**What you are asked to do**: Write every line of the material out exactly as shown.

╭─ Provided records

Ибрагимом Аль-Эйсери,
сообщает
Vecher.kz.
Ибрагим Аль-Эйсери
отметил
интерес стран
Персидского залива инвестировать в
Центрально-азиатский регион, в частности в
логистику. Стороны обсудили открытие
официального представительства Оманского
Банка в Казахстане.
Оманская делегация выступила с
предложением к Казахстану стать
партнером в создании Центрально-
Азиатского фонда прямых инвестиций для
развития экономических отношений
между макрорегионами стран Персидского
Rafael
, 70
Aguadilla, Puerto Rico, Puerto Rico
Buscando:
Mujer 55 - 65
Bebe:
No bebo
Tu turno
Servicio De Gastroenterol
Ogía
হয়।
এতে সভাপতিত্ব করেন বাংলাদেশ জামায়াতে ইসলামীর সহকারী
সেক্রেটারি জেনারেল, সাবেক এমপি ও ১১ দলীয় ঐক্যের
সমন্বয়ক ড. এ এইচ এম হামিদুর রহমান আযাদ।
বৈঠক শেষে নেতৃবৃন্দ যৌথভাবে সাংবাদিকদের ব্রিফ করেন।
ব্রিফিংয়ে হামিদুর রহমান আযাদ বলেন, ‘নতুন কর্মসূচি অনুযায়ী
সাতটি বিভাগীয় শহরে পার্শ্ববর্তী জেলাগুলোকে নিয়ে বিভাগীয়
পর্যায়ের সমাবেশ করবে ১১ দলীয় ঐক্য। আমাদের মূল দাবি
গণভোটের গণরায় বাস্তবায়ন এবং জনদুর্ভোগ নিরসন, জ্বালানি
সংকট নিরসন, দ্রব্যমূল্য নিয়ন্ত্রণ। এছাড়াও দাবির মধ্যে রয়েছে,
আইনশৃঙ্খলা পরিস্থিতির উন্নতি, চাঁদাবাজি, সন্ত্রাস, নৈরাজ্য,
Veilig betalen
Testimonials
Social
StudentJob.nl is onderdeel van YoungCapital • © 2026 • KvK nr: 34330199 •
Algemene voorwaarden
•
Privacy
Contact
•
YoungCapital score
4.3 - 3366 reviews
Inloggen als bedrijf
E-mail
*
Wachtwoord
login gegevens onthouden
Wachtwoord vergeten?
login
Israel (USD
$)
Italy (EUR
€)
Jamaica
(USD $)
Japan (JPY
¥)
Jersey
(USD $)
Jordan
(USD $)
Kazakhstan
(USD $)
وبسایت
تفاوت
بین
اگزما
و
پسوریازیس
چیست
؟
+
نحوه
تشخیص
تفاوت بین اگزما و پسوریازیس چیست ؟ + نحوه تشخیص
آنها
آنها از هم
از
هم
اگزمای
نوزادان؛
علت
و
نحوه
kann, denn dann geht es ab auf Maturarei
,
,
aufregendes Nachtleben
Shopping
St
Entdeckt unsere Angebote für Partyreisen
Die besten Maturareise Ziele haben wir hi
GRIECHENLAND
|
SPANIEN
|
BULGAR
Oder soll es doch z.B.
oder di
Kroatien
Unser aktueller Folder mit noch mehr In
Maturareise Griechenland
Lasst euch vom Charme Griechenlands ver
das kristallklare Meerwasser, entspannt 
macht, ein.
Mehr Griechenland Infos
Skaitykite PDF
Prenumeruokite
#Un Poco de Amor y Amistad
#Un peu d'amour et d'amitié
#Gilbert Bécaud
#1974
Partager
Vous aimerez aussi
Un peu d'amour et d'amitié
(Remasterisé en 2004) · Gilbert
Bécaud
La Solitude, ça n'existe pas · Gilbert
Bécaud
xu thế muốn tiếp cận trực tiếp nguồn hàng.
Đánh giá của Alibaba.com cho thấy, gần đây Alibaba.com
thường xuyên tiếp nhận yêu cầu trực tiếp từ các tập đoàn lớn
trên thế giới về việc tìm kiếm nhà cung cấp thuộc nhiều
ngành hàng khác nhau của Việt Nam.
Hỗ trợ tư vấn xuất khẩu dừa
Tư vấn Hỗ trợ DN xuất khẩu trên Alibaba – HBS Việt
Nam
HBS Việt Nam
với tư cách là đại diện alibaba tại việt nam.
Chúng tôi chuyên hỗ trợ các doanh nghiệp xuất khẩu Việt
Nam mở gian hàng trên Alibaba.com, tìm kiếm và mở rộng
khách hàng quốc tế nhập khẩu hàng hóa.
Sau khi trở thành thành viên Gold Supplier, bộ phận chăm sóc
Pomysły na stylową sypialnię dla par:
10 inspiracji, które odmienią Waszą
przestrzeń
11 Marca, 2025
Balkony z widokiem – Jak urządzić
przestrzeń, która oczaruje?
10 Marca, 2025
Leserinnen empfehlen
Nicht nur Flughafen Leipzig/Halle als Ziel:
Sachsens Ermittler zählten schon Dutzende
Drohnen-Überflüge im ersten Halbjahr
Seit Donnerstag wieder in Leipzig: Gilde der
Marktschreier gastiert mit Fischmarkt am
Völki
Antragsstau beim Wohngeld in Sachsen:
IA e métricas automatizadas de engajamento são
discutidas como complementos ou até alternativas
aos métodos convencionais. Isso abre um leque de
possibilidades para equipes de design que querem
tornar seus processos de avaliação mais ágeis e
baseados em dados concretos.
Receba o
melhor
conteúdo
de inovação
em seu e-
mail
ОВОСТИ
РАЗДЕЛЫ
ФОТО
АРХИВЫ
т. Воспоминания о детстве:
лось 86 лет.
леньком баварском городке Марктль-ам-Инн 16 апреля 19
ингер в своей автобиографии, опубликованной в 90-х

╰─

**Written response**:
Ибрагимом Аль-Эйсери,
сообщает
Vecher.kz.
Ибрагим Аль-Эйсери
отметил
интерес стран
Персидского залива инвестировать в
Центрально-азиатский регион, в частности в
логистику. Стороны обсудили открытие
официального представительства Оманского
Банка в Казахстане.
Оманская делегация выступила с
предложением к Казахстану стать
партнером в создании Центрально-
Азиатского фонда прямых инвестиций для
развития экономических отношений
между макрорегионами стран Персидского
Rafael
, 70
Aguadilla, Puerto Rico, Puerto Rico
Buscando:
Mujer 55 - 65
Bebe:
No bebo
Tu turno
Servicio De Gastroenterol
Ogía
হয়।
এতে সভাপতিত্ব করেন বাংলাদেশ জামায়াতে ইসলামীর সহকারী
সেক্রেটারি জেনারেল, সাবেক এমপি ও ১১ দলীয় ঐক্যের
সমন্বয়ক ড. এ এইচ এম হামিদুর রহমান আযাদ।
বৈঠক শেষে নেতৃবৃন্দ যৌথভাবে সাংবাদিকদের ব্রিফ করেন।
ব্রিফিংয়ে হামিদুর রহমান আযাদ বলেন, ‘নতুন কর্মসূচি অনুযায়ী
সাতটি বিভাগীয় শহরে পার্শ্ববর্তী জেলাগুলোকে নিয়ে বিভাগীয়
পর্যায়ের সমাবেশ করবে ১১ দলীয় ঐক্য। আমাদের মূল দাবি
গণভোটের গণরায় বাস্তবায়ন এবং জনদুর্ভোগ নিরসন, জ্বালানি
সংকট নিরসন, দ্রব্যমূল্য নিয়ন্ত্রণ। এছাড়াও দাবির মধ্যে রয়েছে,
আইনশৃঙ্খলা পরিস্থিতির উন্নতি, চাঁদাবাজি, সন্ত্রাস, নৈরাজ্য,
Veilig betalen
Testimonials
Social
StudentJob.nl is onderdeel van YoungCapital • © 2026 • KvK nr: 34330199 •
Algemene voorwaarden
•
Privacy
Contact
•
YoungCapital score
4.3 - 3366 reviews
Inloggen als bedrijf
E-mail
*
Wachtwoord
login gegevens onthouden
Wachtwoord vergeten?
login
Israel (USD
$)
Italy (EUR
€)
Jamaica
(USD $)
Japan (JPY
¥)
Jersey
(USD $)
Jordan
(USD $)
Kazakhstan
(USD $)
وبسایت
تفاوت
بین
اگزما
و
پسوریازیس
چیست
؟
+
نحوه
تشخیص
تفاوت بین اگزما و پسوریازیس چیست ؟ + نحوه تشخیص
آنها
آنها از هم
از
هم
اگزمای
نوزادان؛
علت
و
نحوه
kann, denn dann geht es ab auf Maturarei
,
,
aufregendes Nachtleben
Shopping
St
Entdeckt unsere Angebote für Partyreisen
Die besten Maturareise Ziele haben wir hi
GRIECHENLAND
|
SPANIEN
|
BULGAR
Oder soll es doch z.B.
oder di
Kroatien
Unser aktueller Folder mit noch mehr In
Maturareise Griechenland
Lasst euch vom Charme Griechenlands ver
das kristallklare Meerwasser, entspannt 
macht, ein.
Mehr Griechenland Infos
Skaitykite PDF
Prenumeruokite
#Un Poco de Amor y Amistad
#Un peu d'amour et d'amitié
#Gilbert Bécaud
#1974
Partager
Vous aimerez aussi
Un peu d'amour et d'amitié
(Remasterisé en 2004) · Gilbert
Bécaud
La Solitude, ça n'existe pas · Gilbert
Bécaud
xu thế muốn tiếp cận trực tiếp nguồn hàng.
Đánh giá của Alibaba.com cho thấy, gần đây Alibaba.com
thường xuyên tiếp nhận yêu cầu trực tiếp từ các tập đoàn lớn
trên thế giới về việc tìm kiếm nhà cung cấp thuộc nhiều
ngành hàng khác nhau của Việt Nam.
Hỗ trợ tư vấn xuất khẩu dừa
Tư vấn Hỗ trợ DN xuất khẩu trên Alibaba – HBS Việt
Nam
HBS Việt Nam
với tư cách là đại diện alibaba tại việt nam.
Chúng tôi chuyên hỗ trợ các doanh nghiệp xuất khẩu Việt
Nam mở gian hàng trên Alibaba.com, tìm kiếm và mở rộng
khách hàng quốc tế nhập khẩu hàng hóa.
Sau khi trở thành thành viên Gold Supplier, bộ phận chăm sóc
Pomysły na stylową sypialnię dla par:
10 inspiracji, które odmienią Waszą
przestrzeń
11 Marca, 2025
Balkony z widokiem – Jak urządzić
przestrzeń, która oczaruje?
10 Marca, 2025
Leserinnen empfehlen
Nicht nur Flughafen Leipzig/Halle als Ziel:
Sachsens Ermittler zählten schon Dutzende
Drohnen-Überflüge im ersten Halbjahr
Seit Donnerstag wieder in Leipzig: Gilde der
Marktschreier gastiert mit Fischmarkt am
Völki
Antragsstau beim Wohngeld in Sachsen:
IA e métricas automatizadas de engajamento são
discutidas como complementos ou até alternativas
aos métodos convencionais. Isso abre um leque de
possibilidades para equipes de design que querem
tornar seus processos de avaliação mais ágeis e
baseados em dados concretos.
Receba o
melhor
conteúdo
de inovação
em seu e-
mail
ОВОСТИ
РАЗДЕЛЫ
ФОТО
АРХИВЫ
т. Воспоминания о детстве:
лось 86 лет.
леньком баварском городке Марктль-ам-Инн 16 апреля 19
ингер в своей автобиографии, опубликованной в 90-х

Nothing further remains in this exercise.